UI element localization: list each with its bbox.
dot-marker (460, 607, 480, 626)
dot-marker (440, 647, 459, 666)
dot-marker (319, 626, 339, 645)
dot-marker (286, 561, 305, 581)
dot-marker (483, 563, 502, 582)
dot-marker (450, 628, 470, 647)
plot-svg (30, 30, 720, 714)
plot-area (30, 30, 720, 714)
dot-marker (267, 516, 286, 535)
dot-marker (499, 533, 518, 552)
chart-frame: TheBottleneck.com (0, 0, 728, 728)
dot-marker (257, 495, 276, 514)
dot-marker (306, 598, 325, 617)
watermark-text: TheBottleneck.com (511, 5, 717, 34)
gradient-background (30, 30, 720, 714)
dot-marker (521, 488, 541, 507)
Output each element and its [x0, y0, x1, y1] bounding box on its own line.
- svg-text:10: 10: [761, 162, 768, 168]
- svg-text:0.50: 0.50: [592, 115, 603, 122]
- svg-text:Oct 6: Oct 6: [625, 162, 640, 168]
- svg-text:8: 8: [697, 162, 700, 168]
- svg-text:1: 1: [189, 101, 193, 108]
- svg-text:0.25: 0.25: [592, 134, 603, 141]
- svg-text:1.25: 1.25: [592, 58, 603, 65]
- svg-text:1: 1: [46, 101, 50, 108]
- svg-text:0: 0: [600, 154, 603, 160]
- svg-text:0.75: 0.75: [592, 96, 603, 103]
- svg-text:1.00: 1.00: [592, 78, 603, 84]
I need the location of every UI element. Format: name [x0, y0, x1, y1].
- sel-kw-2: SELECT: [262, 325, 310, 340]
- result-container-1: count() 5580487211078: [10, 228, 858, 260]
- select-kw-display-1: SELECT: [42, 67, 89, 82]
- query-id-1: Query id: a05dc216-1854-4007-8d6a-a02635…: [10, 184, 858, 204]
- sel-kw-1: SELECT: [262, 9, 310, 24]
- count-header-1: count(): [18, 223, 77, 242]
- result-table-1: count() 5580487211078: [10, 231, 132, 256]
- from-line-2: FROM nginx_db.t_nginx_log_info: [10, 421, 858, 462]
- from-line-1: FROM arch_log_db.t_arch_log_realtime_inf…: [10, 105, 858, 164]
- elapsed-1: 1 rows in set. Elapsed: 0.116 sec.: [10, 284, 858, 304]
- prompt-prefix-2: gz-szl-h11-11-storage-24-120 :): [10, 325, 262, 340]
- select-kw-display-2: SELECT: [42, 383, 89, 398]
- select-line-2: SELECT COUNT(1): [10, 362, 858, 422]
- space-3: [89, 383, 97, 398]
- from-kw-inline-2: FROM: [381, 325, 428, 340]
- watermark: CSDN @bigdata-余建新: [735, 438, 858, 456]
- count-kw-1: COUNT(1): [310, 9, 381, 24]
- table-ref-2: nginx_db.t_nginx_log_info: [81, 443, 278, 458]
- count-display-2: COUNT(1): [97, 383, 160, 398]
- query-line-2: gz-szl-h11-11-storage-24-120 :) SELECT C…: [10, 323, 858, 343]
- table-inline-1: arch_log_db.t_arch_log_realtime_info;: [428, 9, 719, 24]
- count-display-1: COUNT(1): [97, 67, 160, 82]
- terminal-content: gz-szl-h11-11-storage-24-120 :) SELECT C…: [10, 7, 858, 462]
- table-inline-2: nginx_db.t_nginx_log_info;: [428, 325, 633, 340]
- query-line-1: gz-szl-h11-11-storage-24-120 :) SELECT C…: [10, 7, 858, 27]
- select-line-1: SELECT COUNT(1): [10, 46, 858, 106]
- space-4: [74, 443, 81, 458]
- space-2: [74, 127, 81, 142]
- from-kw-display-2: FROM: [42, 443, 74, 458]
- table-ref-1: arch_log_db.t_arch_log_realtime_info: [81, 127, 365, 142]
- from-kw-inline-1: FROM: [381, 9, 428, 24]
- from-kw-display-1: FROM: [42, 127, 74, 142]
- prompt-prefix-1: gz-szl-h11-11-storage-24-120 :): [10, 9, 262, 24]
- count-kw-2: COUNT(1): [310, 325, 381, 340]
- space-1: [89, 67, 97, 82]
--------------------------------
* TASK TO CARRY OUT *
Go over the data above and copy every line that has the word "prompt" in it.

* EXERCISE RESULT *
- prompt-prefix-2: gz-szl-h11-11-storage-24-120 :): [10, 325, 262, 340]
- prompt-prefix-1: gz-szl-h11-11-storage-24-120 :): [10, 9, 262, 24]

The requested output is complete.